But there in the prison, republicans also read and taught each other history, theory, philosophy, gaining both a principled and tactical understanding of their cause in what they called the University of Revolution. When Pader said this, I recalled the remarkably similar story I heard from Robben Island, off Cape Town, where Nelson Mandela was interned for almost three decades: Mandela and other political prisoners were brought daily to a limestone quarry where they were made to chip rock with a pickaxe and shovel, despite the useless of this limestone, which was too flaky. It was there only as a source of a hard labor—eight hours a day in any weather. There were no gloves, no eye protection, sun reflected off the white stone at every hour, and eventually the dust clogged Mandela’s eye ducts so that he was no longer able to express tears when he cried.

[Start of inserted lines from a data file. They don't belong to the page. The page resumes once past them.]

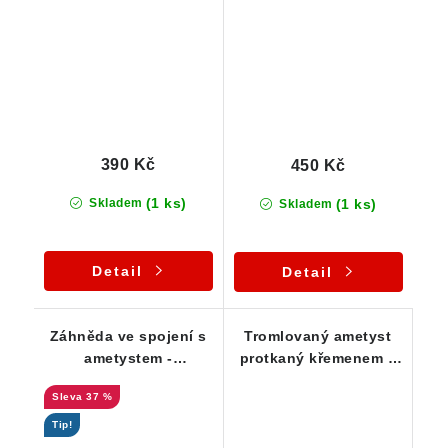
(ČR)
valounek
390 Kč
450 Kč
(1 ks)
(1 ks)
Skladem
Skladem
Detail
Detail
Záhněda ve spojení s
Tromlovaný ametyst
ametystem -
protkaný křemenem a
oboustranně vyvinutý
křišťálem + jaspis
37 %
krystal s náznakem
fantomu - Česká Mez
Tip!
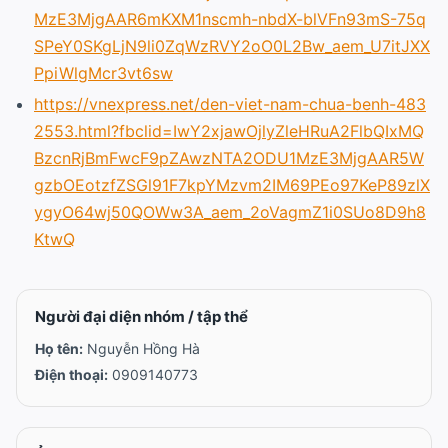
MzE3MjgAAR6mKXM1nscmh-nbdX-blVFn93mS-75q
SPeY0SKgLjN9li0ZqWzRVY2oO0L2Bw_aem_U7itJXX
PpiWlgMcr3vt6sw
https://vnexpress.net/den-viet-nam-chua-benh-483
2553.html?fbclid=IwY2xjawOjlyZleHRuA2FlbQIxMQ
BzcnRjBmFwcF9pZAwzNTA2ODU1MzE3MjgAAR5W
gzbOEotzfZSGl91F7kpYMzvm2IM69PEo97KeP89zlX
ygyO64wj50QOWw3A_aem_2oVagmZ1i0SUo8D9h8
KtwQ
Người đại diện nhóm / tập thể
Họ tên:
Nguyễn Hồng Hà
Điện thoại:
0909140773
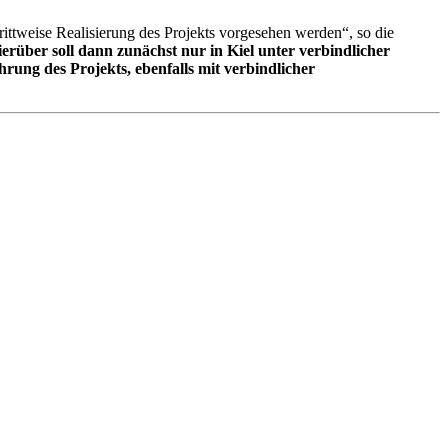
rittweise Realisierung des Projekts vorgesehen werden“, so die
erüber soll dann zunächst nur in Kiel unter verbindlicher
hrung des Projekts, ebenfalls mit verbindlicher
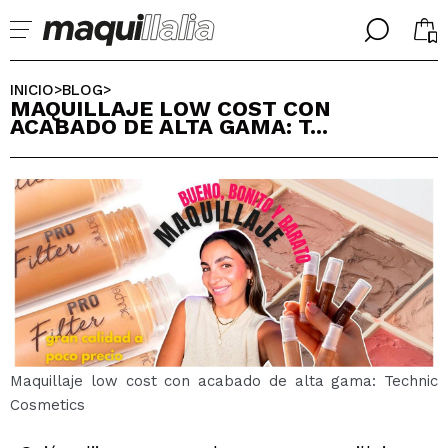
╳
╳
SELECCIONA TU IDIOMA
INICIO
BLOG
>
>
MAQUILLAJE LOW COST CON
Ya soy #maquilover, tengo cuenta
ACABADO DE ALTA GAMA: T...
BIENVENIDX!
ESPAÑOL
ENGLISH
FRANCES
ALEMAN
ITALIANO
PORTUGUESE
¿Olvidaste la contraseña?
Maquillaje low cost con acabado de alta gama: Technic
Cosmetics
No tengo cuenta aquí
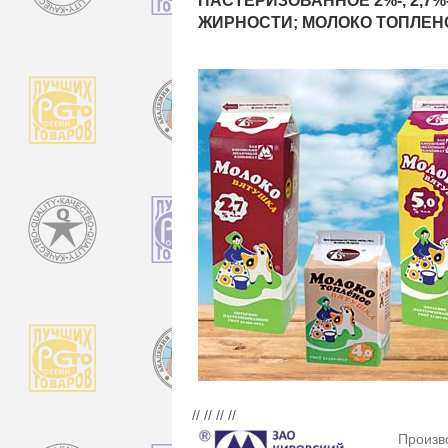
ПАСТЕРИЗОВАННОЕ 2%-, 2,7%-,
ЖИРНОСТИ; МОЛОКО ТОПЛЕН
// // // //
Произв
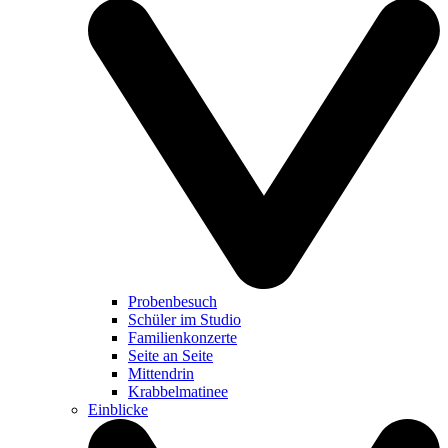
Probenbesuch
Schüler im Studio
Familienkonzerte
Seite an Seite
Mittendrin
Krabbelmatinee
Einblicke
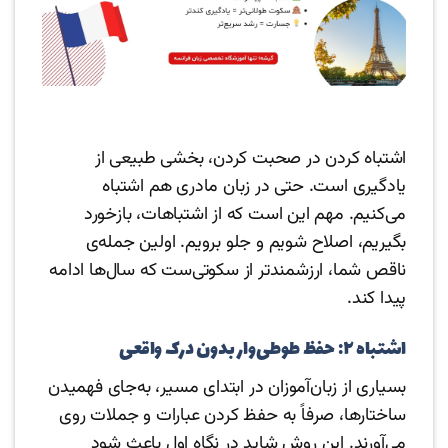
اشتباه کردن در صحبت کردن، بخشی طبیعی از
یادگیری است. حتی در زبان مادری هم اشتباه
می‌کنیم. مهم این است که از اشتباهات، بازخورد
بگیریم، اصلاح شویم و جلو برویم. اولین جمله‌ی
ناقص شما، ارزشمندتر از سکوتی‌ست که سال‌ها ادامه
پیدا کند.
اشتباه ۲: حفظ طوطی‌وار بدون درک واقعی
بسیاری از زبان‌آموزان در ابتدای مسیر، به‌جای فهمیدن
ساختارها، صرفاً به حفظ کردن عبارات و جملات روی
می‌آورند. این روش شاید در نگاه اول باعث شود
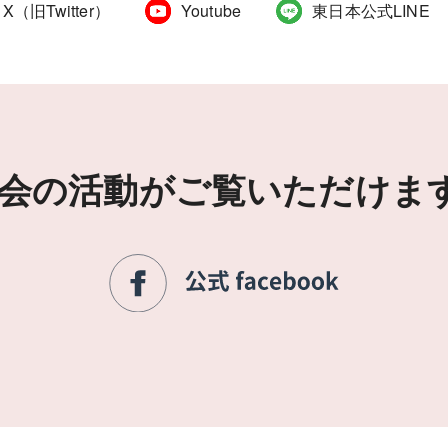
X（旧Twitter）
Youtube
東日本公式LINE
会の活動がご覧いただけま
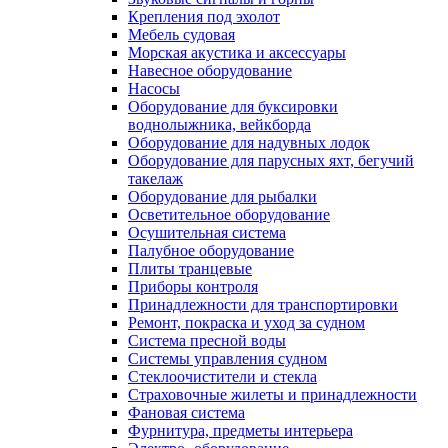
Крепления под эхолот
Мебель судовая
Морская акустика и аксессуары
Навесное оборудование
Насосы
Оборудование для буксировки
воднолыжника, вейкборда
Оборудование для надувных лодок
Оборудование для парусных яхт, бегучий
такелаж
Оборудование для рыбалки
Осветительное оборудование
Осушительная система
Палубное оборудование
Плиты транцевые
Приборы контроля
Принадлежности для транспортировки
Ремонт, покраска и уход за судном
Система пресной воды
Системы управления судном
Стеклоочистители и стекла
Страховочные жилеты и принадлежности
Фановая система
Фурнитура, предметы интерьера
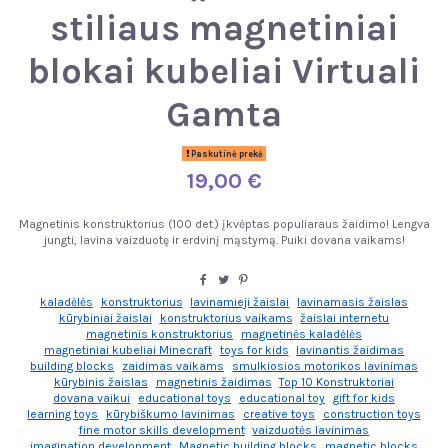
stiliaus magnetiniai
blokai kubeliai Virtuali
Gamta
Paskutinė prekė
19,00 €
Magnetinis konstruktorius (100 det.) įkvėptas populiaraus žaidimo! Lengva
jungti, lavina vaizduotę ir erdvinį mąstymą. Puiki dovana vaikams!
kaladėlės
konstruktorius
lavinamieji žaislai
lavinamasis žaislas
kūrybiniai žaislai
konstruktorius vaikams
žaislai internetu
magnetinis konstruktorius
magnetinės kaladėlės
magnetiniai kubeliai Minecraft
toys for kids
lavinantis žaidimas
building blocks
zaidimas vaikams
smulkiosios motorikos lavinimas
kūrybinis žaislas
magnetinis žaidimas
Top 10 Konstruktoriai
dovana vaikui
educational toys
educational toy
gift for kids
learning toys
kūrybiškumo lavinimas
creative toys
construction toys
fine motor skills development
vaizduotės lavinimas
imagination development
Magnetic building blocks
magnetic blocks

But something very important happened at the quarry, our former prisoner guide said. Education was critical to hope and survival, and a cave, which was used for lunch and bathroom breaks, became “the classroom.” But they held their urine so they could keep the cave dignified and clean, and there, the cave became the university of life.
We left the separated tours for an integrated panel discussion with Gerald, formerly of the IRA, Jim, UVF, and Lee, British army. What we learned there especially was how much violence and seething resentment may well have its source in economics: West Belfast presents two working class neighborhoods trapped without viable opportunities forward to security and pride but those offered freely and charismatically by the local gangs. UVF. IRA. If they’d replaced the factory at Mackey’s with a university, as once was maybe going to happen, rather than a wall, if someone had invested and provided both educational and economic opportunities rather than spending all that money on the Titanic Museum, what might have happened for these two communities?
Lee, the former British soldier, said he had more in common with Gerald and Jim as working class men desperate for purpose than he did with his own Boris Johnson (that vile dog with a face only two cousins could create). Instead, we are drawn to these militaries and paramilitaries, where we are brutalized and punished until we learn to respond quickly to orders; we are pumped with righteous patriotism; and we learn the mindset of we’re good, they’re other.
This post integrates material from both the entry corresponding to the Coiste event two years ago and a post from South Africa in 2018.